Limiting the Nouveau kernel driver's messages via removal
Over on the Fediverse, I said:
Current status: solving software problems triggered by hardware problems with 'rmmod <module>'. It even worked.
(Modules cannot incessantly log kernel messages when they are unloaded. I was just glad the module did unload, given likely broken hardware that it was complaining about.)
Naturally there is a story here.
We have a collection of hand-built AMD Threadripper based compute servers (we bought all the parts, including 4U cases, and assembled them). In order to boot, these machines need video cards, since they don't have on-CPU GPUs and the standard AMD Threadripper motherboards we bought don't come with an onboard GPU the way server motherboards do.

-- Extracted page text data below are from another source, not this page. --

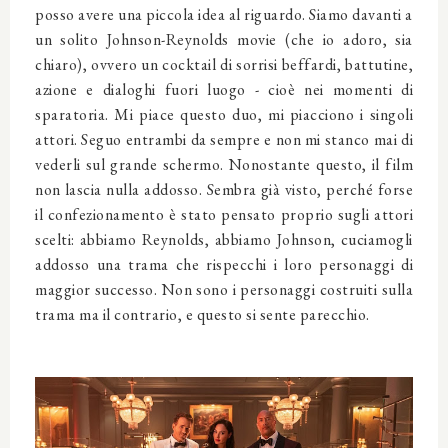
posso avere una piccola idea al riguardo. Siamo davanti a
un solito Johnson-Reynolds movie (che io adoro, sia
chiaro), ovvero un cocktail di sorrisi beffardi, battutine,
azione e dialoghi fuori luogo - cioè nei momenti di
sparatoria. Mi piace questo duo, mi piacciono i singoli
attori. Seguo entrambi da sempre e non mi stanco mai di
vederli sul grande schermo. Nonostante questo, il film
non lascia nulla addosso. Sembra già visto, perché forse
il confezionamento è stato pensato proprio sugli attori
scelti: abbiamo Reynolds, abbiamo Johnson, cuciamogli
addosso una trama che rispecchi i loro personaggi di
maggior successo. Non sono i personaggi costruiti sulla
trama ma il contrario, e questo si sente parecchio.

So we dug around in the department's collection spare parts collection and came up with a collection of old NVidia cards to stick in these machines.

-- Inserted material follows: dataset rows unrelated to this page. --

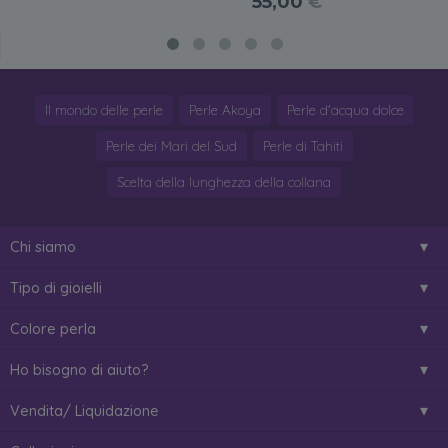
55,00
€
Il mondo delle perle
Perle Akoya
Perle d'acqua dolce
Perle dei Mari del Sud
Perle di Tahiti
Scelta della lunghezza della collana
Chi siamo
Tipo di gioielli
Colore perla
Ho bisogno di aiuto?
Vendita/ Liquidazione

(Where by 'old' I mean things like Quadro FX 570s, Quadro K420s, a Quadro NVS 285, and even one GeForce 8400 GS, as identified by lspci.)
This morning, after rebooting of of these machines to bring it into service, it began logging hundreds of kernel messages a second from the nouveau driver, to the effect of things like:
nouveau 0000:41:00.0: fifo: PBDMA0: 80000000 [SIGNATURE] ch 1 [007fcf3000 DRM] subc 0 mthd 0000 data 00000000 nouveau 0000:41:00.0: fifo: PBDMA2: 80006000 [GPFIFO GPPTR SIGNATURE] ch 0 [007fcf4000 DRM] subc 0 mthd 0000 data 00000000
This completely overwhelmed the machine (and ran it out of disk space), and didn't do great things to our central syslog server (which got quite busy handling these).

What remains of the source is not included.